In a poignant recognition of his exceptional service, Thomas Braithwaite was bestowed the King’s Police Medal, a prestigious honor that celebrated his unwavering commitment to duty and his instrumental role in saving lives. The medal was presented on March 4, 1930, in the hallowed halls of Buckingham Palace, a testament to the impact his actions had on both his community and the nation.
Born in 1899 in Cleator Moor, Cumberland, Braithwaite’s journey from a coal miner’s life to that of a dedicated police officer was marked by a sense of duty deeply rooted in his character. Joining the Lancashire Constabulary in February 1922, he was stationed in Haslingden, where he would etch his name into the town’s history.
His past, shaped by both adversity and valor, included service as a soldier with the Loyal North Lancashire Regiment during the tumultuous years of the Great War. His experiences, both on the battlefield and in the depths of the quarry, had forged in him a spirit unyielding in the face of challenges.

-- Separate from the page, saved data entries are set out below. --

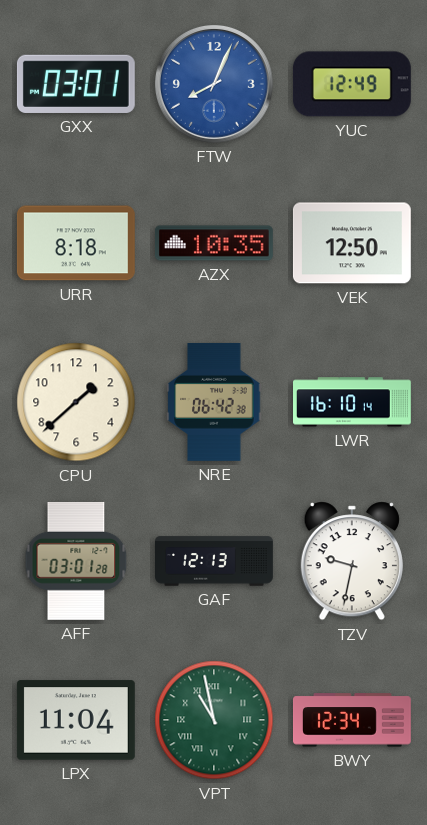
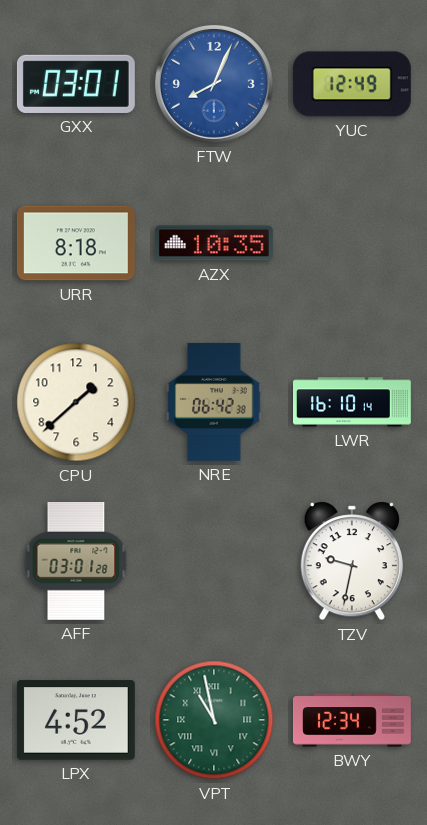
VEK: 12:50 -> none
GAF: 12:13 -> none
LPX: 11:04 -> 4:52
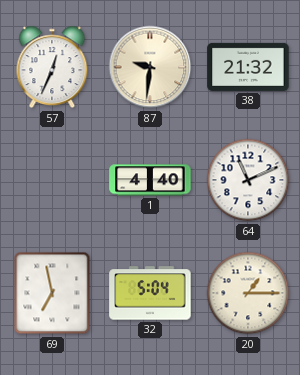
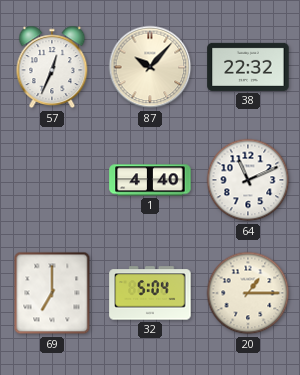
87: 9:31 -> 10:07
38: 21:32 -> 22:32
69: 6:58 -> 7:00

In recognition of his exceptional contributions, the King’s Police Medal was complemented by the Lancashire Constabulary Merit Badge, a symbol of his steadfast dedication to his calling. Moreover, a Certificate of Honour from The Order of St John of Jerusalem was bestowed upon him, a testament to the impact his actions had on the community’s collective heart.
As the years passed, Braithwaite continued to serve, his commitment never wavering. Climbing the ranks to the position of Sergeant, he remained a steadfast guardian of the peace until November 1947. His legacy of exceptional police work and unwavering dedication remained embedded in the annals of Lancashire Constabulary’s history.

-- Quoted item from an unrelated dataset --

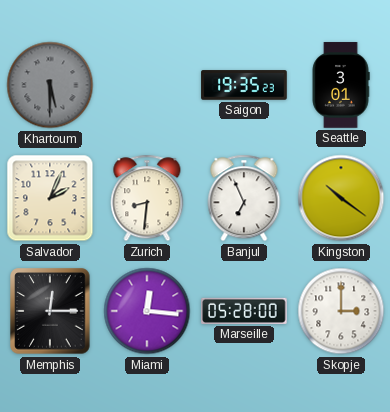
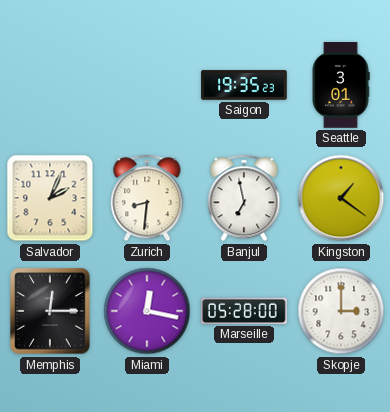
Khartoum: 5:30 -> none
Banjul: 6:56 -> 6:58
Kingston: 10:21 -> 1:21
Miami: 12:16 -> 12:17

Interestingly, Sergeant Thomas Braiwaite, as he was now known, would later be involved in the search and rescue mission of many children who had been in attendance at the Holy Trinity School in Freckleton when a B-24 aircraft tragically lost altitude due to severe turbulance before crashing into the school, killing all 3 crewmen as well as 58 individuals on the ground, with 38 being school children aged from 4 to 6. This accident occurred on the 23rd August, 1944 and was the deadliest aviation accident to occur in Britain during the second World War.
Sergeant Thomas Braithwaite (fourth from left) at the Frekleton memorial in 1947.
Braithwaite’s tale serves as a reminder of the profound impact one individual can have in the lives of others, a beacon of hope and courage for generations to come. From his humble beginnings as a coal miner to his elevated status as a hero, his journey embodies the indomitable spirit of service and sacrifice that defines the noblest of endeavors.